Page 17 of Claimed By Fear


Font Size:

"Then why are you here?"

"Because I've spent over a decade trying to find you. Because I never stopped looking. Because when I saw your name on that registrant list, I dropped everything and came here to make sure Vernon's people didn't drag you back to hell."

Dalvin laughed. The sound was harsh, brittle, completely devoid of humor. "Twelve years. You've been looking for twelve years."

"Yes."

"Then where were you?" The question exploded out of him, all the rage and hurt he'd been containing finally breaking free. "Where were you when they shipped me off to that finishing school? Where were you when my father sold me to Vernon like livestock? Where were you on my wedding night, when I learned exactly what kind of man I'd been bonded to?"

"Dalvin—"

"You moved on!" His voice cracked again, tears streaming down his face now, shaking with rage and grief. "You graduated and you went to college and you built your precious forge and you lived your life, and I was being broken apart piece by piece by a man who enjoyed it. Who smiled while he did it. Who made me thank him afterward."

I couldn't breathe. Couldn't speak. The images his words painted were too vivid, too horrific, too close to the suspicions I'd carried for years without confirmation.

"I looked for you," I said. My voice came out hoarse, stripped raw by the weight of his pain. "After I turned twenty-one, after I had money of my own, I hired investigators. I tried to find where they'd sent you. I tracked down the finishing school, but you were already gone. Already bonded. Vernon had you locked down so tight that I couldn't find a single person who would talk to me about you."

"So you gave up."

"I never gave up. I kept files. Collected every scrap of information I could find. Every public appearance, every photograph, every rumor. I watched Vernon for years, looking for an opening, looking for a way to get to you." The words poured out of me now, years of silence finally breaking. "I hired three different private investigators over the years. The first one took my money and disappeared. The second one returned everything I'd paid him and told me to stop looking, that therewere people who would hurt me if I kept digging. The third one actually got close. Found a former housekeeper who was willing to talk. Three days later, she moved out of state and changed her phone number. Vernon's people got to her first."

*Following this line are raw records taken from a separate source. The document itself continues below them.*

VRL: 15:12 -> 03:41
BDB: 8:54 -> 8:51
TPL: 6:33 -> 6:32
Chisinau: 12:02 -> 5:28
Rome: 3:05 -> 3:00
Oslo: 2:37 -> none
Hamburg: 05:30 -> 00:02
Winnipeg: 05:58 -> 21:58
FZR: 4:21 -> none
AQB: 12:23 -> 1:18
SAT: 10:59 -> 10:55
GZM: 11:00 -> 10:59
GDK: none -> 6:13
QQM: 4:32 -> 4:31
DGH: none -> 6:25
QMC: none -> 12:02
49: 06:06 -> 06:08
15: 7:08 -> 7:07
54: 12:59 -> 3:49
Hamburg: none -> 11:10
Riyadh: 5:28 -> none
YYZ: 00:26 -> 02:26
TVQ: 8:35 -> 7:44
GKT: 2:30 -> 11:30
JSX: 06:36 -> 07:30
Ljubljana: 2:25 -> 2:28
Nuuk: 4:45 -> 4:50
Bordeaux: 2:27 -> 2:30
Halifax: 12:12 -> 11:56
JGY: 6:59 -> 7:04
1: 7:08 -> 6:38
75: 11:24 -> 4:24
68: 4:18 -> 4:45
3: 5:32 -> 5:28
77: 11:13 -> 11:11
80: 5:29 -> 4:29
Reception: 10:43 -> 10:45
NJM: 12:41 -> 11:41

Dalvin's expression flickered. Uncertainty cutting through the rage.

"I'm not making excuses," I continued. "I should have tried harder. Should have found another way. But I want you to understand that I didn't just forget about you. I didn't move on and build a happy life while you suffered. Every year that passed without finding you was a failure. Every rumor I couldn't confirm, every lead that went nowhere, every door that closed in my face. I carried all of it."

"And yet." Dalvin spread his arms wide, a gesture that encompassed his torn clothes, his bleeding feet, his shattered composure. "Here I am. Twelve years later. Running for my life while you watched from a distance."

"I didn't know how to reach you. Vernon's security was—"

"Excuses." The word cut through my explanation like a blade. "You had resources. You had connections. You had all those years to figure it out, and instead you just... watched. Like I was a painting in a gallery. Like my suffering was interesting but not interesting enough to actually do anything about."

The accusation hung between us, heavy and poisonous. I wanted to defend myself. Wanted to explain all the ways I'd tried, all the doors that had closed in my face, all the legal barriers that had stopped me from charging into Vernon's life and taking Dalvin back by force.

But none of that mattered. Not to him. Not now.

From somewhere in the forest, maybe a quarter mile away, a sound drifted through the trees. An omega's voice, high and startled, followed by a deeper alpha rumble. Then laughter. Genuine, surprised, delighted laughter.

Theo. I recognized the brightness of the sound from the ceremony, from the omega who had stood beside Dalvin with his easy smile and his infectious optimism.

He'd been caught. And from the sound of it, he was happy about it.

Dalvin heard it too. His head turned toward the sound, and I watched his expression shift. Jealousy tightened his jaw. Grief softened his eyes. The simple joy he couldn't let himself feel, happening to someone else.

"At least someone's getting their fairy tale," he said quietly.

"You could have one too."

"No." He turned back to face me, and the fire had burned out of his eyes, leaving only ash. "I can't. Not with you. The scandal would destroy any custody case I might build. Vernon's lawyers would use our history to paint me as unstable, deviant. They'd take Eli, and everything I've sacrificed would mean nothing."

Eli. The name landed in my chest and stayed there, pulsing with questions I didn't have the right to ask.

"Your son," I said.

Dalvin's face went blank. Closed. A door slamming shut behind his eyes. "You know about him."

"I know he exists. I know you've hidden him somewhere safe. I didn't try to find out where, because if I could find him, so could Vernon."

For a long moment, Dalvin just stared at me. The silence stretched taut between us, filled with all the words we couldn't say, all the years we'd lost, all the damage that couldn't be undone.